Start of SUPPLIED RECORDS

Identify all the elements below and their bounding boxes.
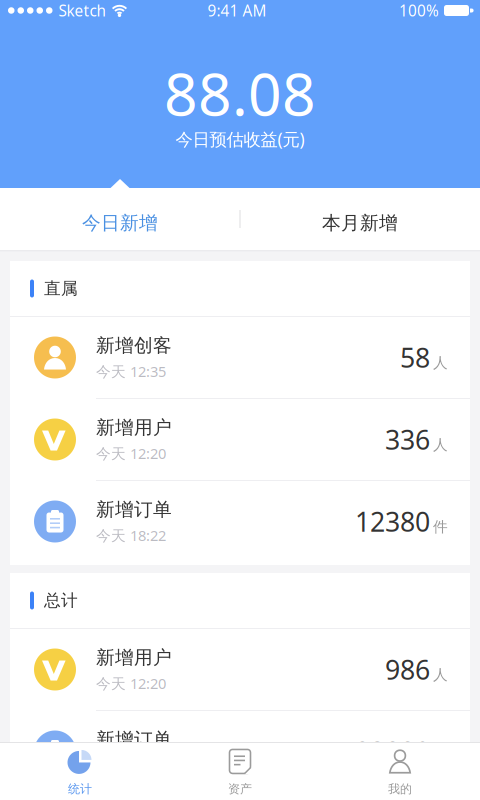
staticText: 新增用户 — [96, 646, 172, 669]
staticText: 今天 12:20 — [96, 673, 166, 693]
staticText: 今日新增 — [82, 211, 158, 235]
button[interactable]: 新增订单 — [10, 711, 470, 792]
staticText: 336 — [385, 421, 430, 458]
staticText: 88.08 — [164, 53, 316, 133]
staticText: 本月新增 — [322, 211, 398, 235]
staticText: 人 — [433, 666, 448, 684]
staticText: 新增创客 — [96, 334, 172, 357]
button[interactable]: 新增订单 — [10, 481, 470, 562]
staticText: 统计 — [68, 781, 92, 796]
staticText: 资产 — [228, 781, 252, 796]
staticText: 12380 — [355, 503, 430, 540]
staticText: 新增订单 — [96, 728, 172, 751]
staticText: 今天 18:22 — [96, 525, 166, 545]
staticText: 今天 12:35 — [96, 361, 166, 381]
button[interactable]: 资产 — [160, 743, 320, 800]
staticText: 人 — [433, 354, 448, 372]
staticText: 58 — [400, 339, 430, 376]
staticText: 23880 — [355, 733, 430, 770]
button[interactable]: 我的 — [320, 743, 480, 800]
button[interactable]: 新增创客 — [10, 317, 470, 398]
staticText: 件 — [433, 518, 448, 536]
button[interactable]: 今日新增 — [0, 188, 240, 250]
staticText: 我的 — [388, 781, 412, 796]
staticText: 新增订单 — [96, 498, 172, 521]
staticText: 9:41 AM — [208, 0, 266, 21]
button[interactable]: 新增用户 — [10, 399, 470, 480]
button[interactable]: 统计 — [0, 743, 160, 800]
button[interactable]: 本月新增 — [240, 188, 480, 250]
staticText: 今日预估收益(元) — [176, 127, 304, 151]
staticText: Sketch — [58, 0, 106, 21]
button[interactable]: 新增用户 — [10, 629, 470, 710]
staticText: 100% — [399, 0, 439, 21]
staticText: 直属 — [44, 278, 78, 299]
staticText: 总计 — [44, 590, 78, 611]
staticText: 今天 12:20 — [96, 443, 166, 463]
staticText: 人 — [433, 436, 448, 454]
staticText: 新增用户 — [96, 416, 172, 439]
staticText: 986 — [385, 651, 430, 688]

End of SUPPLIED RECORDS

▶ **PROBLEM**: Gather every line from the entries above where the word "本月新增" appears, and copy them.

▶ **RESPONSE FOR THIS EXERCISE**:
staticText: 本月新增 — [322, 211, 398, 235]
button[interactable]: 本月新增 — [240, 188, 480, 250]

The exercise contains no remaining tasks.